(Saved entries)

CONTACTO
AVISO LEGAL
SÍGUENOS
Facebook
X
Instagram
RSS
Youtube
---
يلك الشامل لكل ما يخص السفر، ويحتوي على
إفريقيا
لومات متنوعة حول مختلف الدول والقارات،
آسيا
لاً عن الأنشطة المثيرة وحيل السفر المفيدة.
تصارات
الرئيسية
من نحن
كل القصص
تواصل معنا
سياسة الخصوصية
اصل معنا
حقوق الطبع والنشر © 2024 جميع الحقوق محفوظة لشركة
--
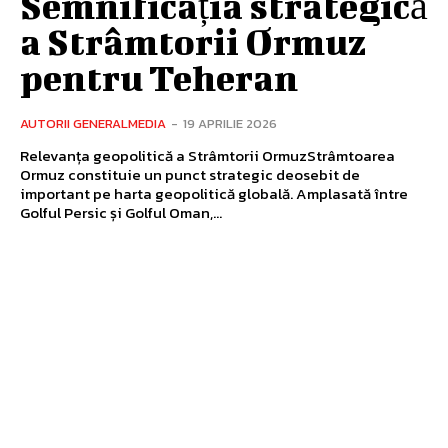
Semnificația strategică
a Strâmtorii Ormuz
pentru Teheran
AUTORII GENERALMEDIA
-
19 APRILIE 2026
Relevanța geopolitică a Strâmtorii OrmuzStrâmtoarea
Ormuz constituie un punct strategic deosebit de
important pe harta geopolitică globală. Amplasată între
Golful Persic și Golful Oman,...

> _Your assignment_: In the entries above, find each line containing the string "geopolitică" and copy it.

> _Solution to the problem_:
Relevanța geopolitică a Strâmtorii OrmuzStrâmtoarea
important pe harta geopolitică globală. Amplasată între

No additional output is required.